Gottfried Stonitsch was five years old when he moved to Petaluma with his parents and sisters in 1921. His father, a sash and door craftsman, became a Skillman Lane chicken rancher. After displaying extraordinary talent in woodworking classes at Petaluma High, Gottfried apprenticed with a sash and door company before establishing his own business on Shasta Avenue in 1937.

In 1941, he and Oliver Arvold formed Stonitsch and Arvold Lumber Mill Works on Redwood Highway North (Petaluma Boulevard North), which became Stonitsch Lumber Co. upon Arvold’s death. The mill supplied lumber for the construction of Two Rock Army Base (now Coast Guard), the 1947 movie set of “The Farmer’s Daughter” and innumerable cattle feeders throughout Sonoma County. Additionally, he converted the former mill site and adjacent acreage into Town & Country Shopping Center. Entrepreneurial, Stonitsch raised Shetland ponies, sheep and cattle, dogs, cats, ducks, chickens and lambs.

“We had an assortment of animals and pets, but my mother would have nothing to do with any animal, especially after our pet ewe, Nancy ate a box mom’s peaches,” said Ravenscroft. “My mother was such a looming presence, she overshadowed everything else. She always offered encouragement, never saying, ‘You can’t do this.’ She was a person of influence. I looked up to her.”

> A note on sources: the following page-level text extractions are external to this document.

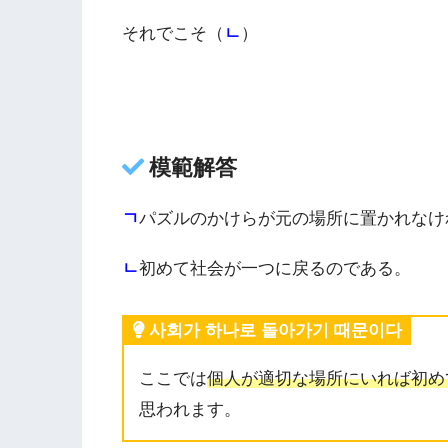
それでこそ（
ㄴ
）
模範解答
ㄱ
パズルのかけらが元の場所に置かれなけ
ㄴ
初めて社会が一つに戻るのである。
사회가 하나로 돌아가기 때문이다
ここでは
個人が適切な場所にいれば初め
思われます。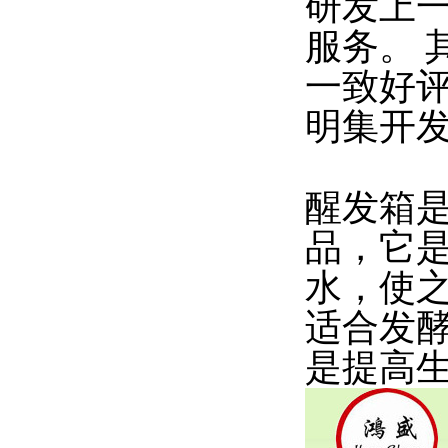
研发上
服务。
一致好
明集开
醒发箱
品，它
水，使
适合发
是提高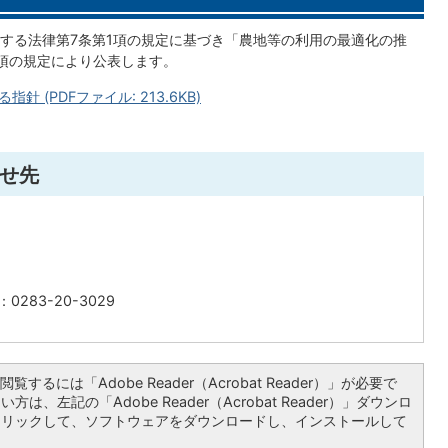
する法律第7条第1項の規定に基づき「農地等の利用の最適化の推
項の規定により公表します。
(PDFファイル: 213.6KB)
せ先
0283-20-3029
覧するには「Adobe Reader（Acrobat Reader）」が必要で
は、左記の「Adobe Reader（Acrobat Reader）」ダウンロ
クリックして、ソフトウェアをダウンロードし、インストールして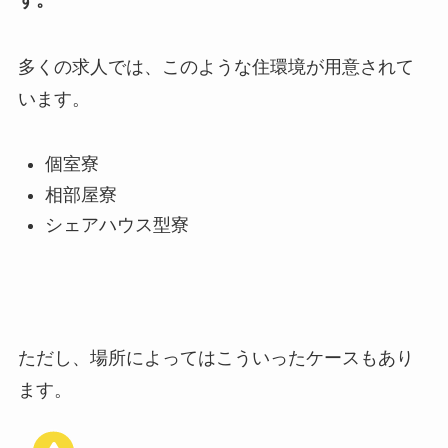
多くの求人では、このような住環境が用意されて
います。
個室寮
相部屋寮
シェアハウス型寮
ただし、場所によってはこういったケースもあり
ます。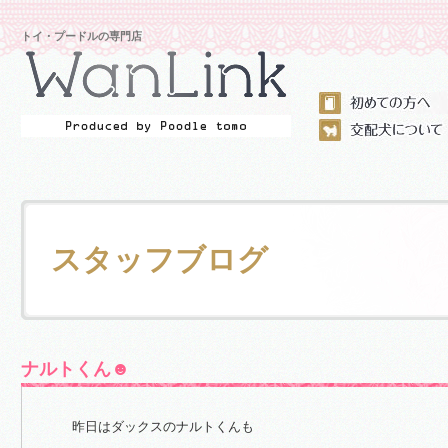
トイ・プードルの専門店
スタッフブログ
ナルトくん☻
昨日はダックスのナルトくんも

Born and raised in San Francisco, Paula Stonitsch majored in German and history at University of California, Berkeley, graduating in 1939, the year she met Gottfried through her Petaluma relatives. After marrying in 1941, she taught as a substitute at Petaluma junior and senior high schools while working at Poultry Producers. She became a stay-at-home mother for her daughters until 1951 when she began a 49-year teaching career, teaching American government and German at Petaluma High.

It’s safe to say that no other teacher in the history of Petaluma High was as feared and respected, or left as lasting an impression as Paula Stonitsch. Her old-school, no-nonsense reputation was legendary. But everyone soon learned her intentions were sincere and well-meaning. Taking and passing her classes, although daunting, became a rite of passage for generations of PHS students.

Congresswoman Lynn Woolsey, a former student of Stonitsch - as were Woolsey’s four children - was so deeply influenced by her teacher that when Stonitsch died, in December 2006, Woolsey read a tribute into the Congressional Record. In the tribute, Woolsey noted that even when teaching her own children, Stonitsch reminded them they must earn their grade like everyone else.

“Teachers like Paula Stonitsch offer a rare gift to our young people,” said Woolsey, “a gift that truly gives back to our country as these students grow up to become our citizens and our leaders. The generations who were fortunate enough to study with her will never forget the lessons she taught and the pride they learned.”

Following a similar path, Ravenscroft majored in German and history, with a minor in English at UC Berkeley. While married to former husband Dewey Ravenscroft, she taught history and government at Richmond Unified before switching to John F. Kennedy High in Richmond and Pinole Valley High School. She retired from PVHS in 2003, after 36 years of teaching.

Currently, Ravenscroft volunteers at Petaluma Adult School, where she assists instructors with teaching citizenship tests. She and her sister Erika go trail riding and horse camping, and she volunteers with Sonoma County Regional Parks mounted assistant patrol, “the eyes and ears of the rangers.”

Currently, she’s helping plan next year’s 60th reunion of Petaluma High’s Class of 1960.